Le fait que le patient soit devenu de plus en plus exigeant quant à l’information, quant  aux choix thérapeutiques et je dirai même quant aux résultats, tout effet non souhaité est considéré comme une faute médicale et le médecin se trouve dans l’engrenage des voies de la responsabilité médicale au nombre de trois dans notre pays et censées être indépendantes : il s’agit de la voie disciplinaire, la voie civile et la voie pénale, la plus redoutée.

Mon passage au CNOM, a rapporté Dr Ben Zineb, m’a permis de relever bon nombre d’anomalies et de problèmes concernant le sujet de la responsabilité médicale. Dans le volet disciplinaire, le patient plaignant n’est pas auditionné par l’ordre des médecins, n’a pas accès au dossier de la plainte, n’est pas obligatoirement informé du résultat et ne peut pas faire appel si le jugement rendu ne lui plaît pas. Cette démarche disciplinaire, non conforme aux standards internationaux d’un procès équitable, est ainsi vécue par le patient comme totalement injuste, ce qui a fait que cette voie a été délaissée au profit des autres voies beaucoup plus sévères (pénale et civile) mais ces dernières ne sont pas non plus dénuées d’insuffisances. Car si les plaintes sont jugées en première instance par le CNOM devant un jury composé uniquement de médecins, devant la cour d’appel, le jury est composé uniquement de magistrats et ça, je pense, c’est la difformité la plus flagrante qu’il faut réparer. Dans les textes de loi, on remarque également une liste de sanctions trop restrictives et l’absence d’une procédure de conciliation.

L’ensemble de ces problèmes fait l’objet d’un projet de révision de la loi 91-21 qui est la loi qui a instauré le pouvoir disciplinaire au niveau du CNOM et dans ce projet, il est tenu compte des droits des plaignants dans la chambre disciplinaire avec un panachage des jurys (juristes et médecins) en première instance et en cas de recours. Ce projet est au stade actuel au niveau du Ministère de la Santé Publique pour validation.

J’attire aussi l’attention sur la nécessité, dans le cadre de ce projet, d’établir une définition exacte et précise de la faute médicale et de l’aléa thérapeutique. Et de notre côté, faisons notre mea culpa car nous rencontrons encore des cas d’incompétence médicale ce qui soulève le problème de la formation initiale et de la formation continue qui est un sujet d’un projet au niveau du CNOM sur la certification et l’accréditation des médecins.

Côté assurances aussi, il y a du boulot à faire car on navigue trop dans le flou  pour ce qui est de l’indemnisation plafonnée, des barèmes pour les primes et des risques couverts par l’assureur.

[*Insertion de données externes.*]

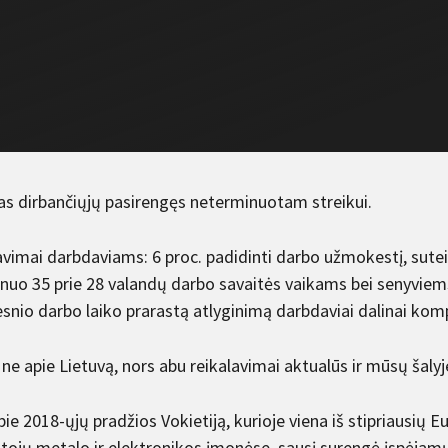
nas dirbančiųjų pasirengęs neterminuotam streikui.
avimai darbdaviams: 6 proc. padidinti darbo užmokestį, sute
 nuo 35 prie 28 valandų darbo savaitės vaikams bei senyviems
snio darbo laiko prarastą atlyginimą darbdaviai dalinai ko
 ne apie Lietuvą, nors abu reikalavimai aktualūs ir mūsų šalyj
pie 2018-ųjų pradžios Vokietiją, kurioje viena iš stipriausių
tojų metalo ir elektronikos įmonėse, sausį surengė įspėjamųj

En pénal, les articles 217 et 225 du code pénal posent problème avec leurs termes vaguement interprétés et qui sont appliqués dans diverses circonstances aussi bien pour un AVP, une bagarre qu’une faute médicale. Pour cela, on préconise de réduire la marge de l’interprétation des juges pour ces deux articles en ne retenant que les fautes graves et caractérisées, que le préjudice corporel certain et actuel et un lien de causalité certain et direct. En pénal, il ne devrait pas avoir lieu à la présomption de faute, non également à l’unicité de la faute avec une séparation nette entre faute civile et faute pénale en matière d’affaire médicale et le devoir d’informer obligatoirement le CROM territorialement compétent.

L’essentiel c’est de ne pas se précipiter et de prendre son temps pour la mise en place d’une loi spécifique à l’exercice de la médecine car on est confiant et on est capable d’élaborer notre propre perception qui permettra d’assurer, au mieux, le respect de la déontologie par les médecins ».